Corpus systems case study

Sacred Harp Corpus

A local research corpus and knowledge graph that links songs, hymn texts, and tunebooks across shape-note traditions through canonicalized text identity.

Research corpus

5,300+ generated notes across songs, texts, and tunebooks

The graph makes cross-book repertoire overlap, text reuse, tune migration, and edition-level change easier to inspect inside a local research environment.

  • Song, text, and book entities modeled separately
  • First-line canonicalization links recurring hymn texts
  • Generated notes preserve local, inspectable research structure

Problem / Context

Problem

The Sacred Harp corpus began from a practical research question: what changes when a beloved repertoire is revised, renumbered, moved, or split across editions and related books? A flat list of songs could not answer that question. The work needed a structure that could show continuity and rupture at the same time.

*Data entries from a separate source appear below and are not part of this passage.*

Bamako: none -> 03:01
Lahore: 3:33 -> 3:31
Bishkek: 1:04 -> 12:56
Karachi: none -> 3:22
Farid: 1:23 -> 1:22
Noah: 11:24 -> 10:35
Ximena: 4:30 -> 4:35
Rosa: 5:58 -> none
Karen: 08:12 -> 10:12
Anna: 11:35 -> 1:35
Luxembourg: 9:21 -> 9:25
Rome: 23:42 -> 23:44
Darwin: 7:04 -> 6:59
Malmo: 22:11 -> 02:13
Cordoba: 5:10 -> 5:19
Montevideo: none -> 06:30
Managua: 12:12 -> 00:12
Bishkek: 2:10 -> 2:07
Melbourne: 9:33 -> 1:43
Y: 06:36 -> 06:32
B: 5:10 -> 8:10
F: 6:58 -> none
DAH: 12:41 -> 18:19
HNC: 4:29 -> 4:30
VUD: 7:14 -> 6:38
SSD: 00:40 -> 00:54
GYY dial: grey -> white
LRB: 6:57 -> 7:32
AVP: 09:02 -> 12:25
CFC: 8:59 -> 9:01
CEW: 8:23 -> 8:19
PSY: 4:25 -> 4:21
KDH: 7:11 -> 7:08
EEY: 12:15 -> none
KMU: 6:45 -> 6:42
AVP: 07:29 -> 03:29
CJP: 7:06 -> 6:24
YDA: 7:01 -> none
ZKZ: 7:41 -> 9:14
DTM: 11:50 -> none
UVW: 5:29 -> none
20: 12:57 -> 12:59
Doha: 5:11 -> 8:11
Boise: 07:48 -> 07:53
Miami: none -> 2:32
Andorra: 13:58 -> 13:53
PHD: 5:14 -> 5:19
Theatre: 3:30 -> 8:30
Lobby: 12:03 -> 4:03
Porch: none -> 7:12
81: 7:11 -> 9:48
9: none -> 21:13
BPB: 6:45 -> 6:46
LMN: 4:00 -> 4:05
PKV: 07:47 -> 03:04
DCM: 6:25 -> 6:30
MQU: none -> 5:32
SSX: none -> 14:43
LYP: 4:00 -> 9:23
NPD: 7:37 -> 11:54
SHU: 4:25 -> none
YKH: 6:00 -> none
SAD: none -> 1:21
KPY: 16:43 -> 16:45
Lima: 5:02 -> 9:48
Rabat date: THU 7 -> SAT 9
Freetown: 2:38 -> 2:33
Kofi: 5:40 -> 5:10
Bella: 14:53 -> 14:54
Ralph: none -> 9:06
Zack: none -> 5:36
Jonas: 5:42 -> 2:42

The project became a local research corpus and knowledge graph for mapping relationships among songs, hymn texts, and tunebooks across multiple shape-note traditions.

Implementation

The implementation repository scrapes source indexes, builds combined first-line data, canonicalizes text identities, exports Obsidian-ready notes, and supports corpus inspection through a local CLI.

The key abstraction is first-line canonicalization. Hymn texts recur across books under different tune names, page numbers, editorial conventions, and formatting choices. Canonical first-line identity gives the graph a stable way to connect related material without pretending the sources are cleaner than they are.

Approach / System Design

Architecture

  • Source acquisition from multiple online tunebook indexes.
  • Normalization for titles, first lines, source metadata, and book context.
  • Canonical text notes indexed by first line.
  • Song notes for specific tune entries in specific books.
  • Book-level nodes and tags for filtering, clustering, and tradition context.
  • Generated Obsidian notes that link songs to texts, songs to books, and texts back to their song manifestations.

The corpus is local-first because the graph needed to remain inspectable and editable as a research environment. Obsidian was not only a display layer; it was the working surface where generated structure and interpretation could coexist without being collapsed into one database view.

Outcomes / Lessons

Outcomes

The current corpus contains more than 5,300 interconnected notes, including roughly 3,326 song notes and 1,972 canonicalized text notes across 10 tunebook traditions. It makes repertoire overlap, text reuse, tune migration, and edition-level change easier to see.

The project is strongest as evidence of data modeling, corpus normalization, and research tooling: it turns a personal research obsession into a structured, queryable environment.

Artifacts

Artifacts

  • Graph model: song nodes, text nodes, book context, and cross-book links.
  • Corpus scale summary: 5,300+ generated notes across songs, texts, and tunebooks.
  • Pipeline summary: source scraping, first-line normalization, canonicalization, note export, and review artifacts.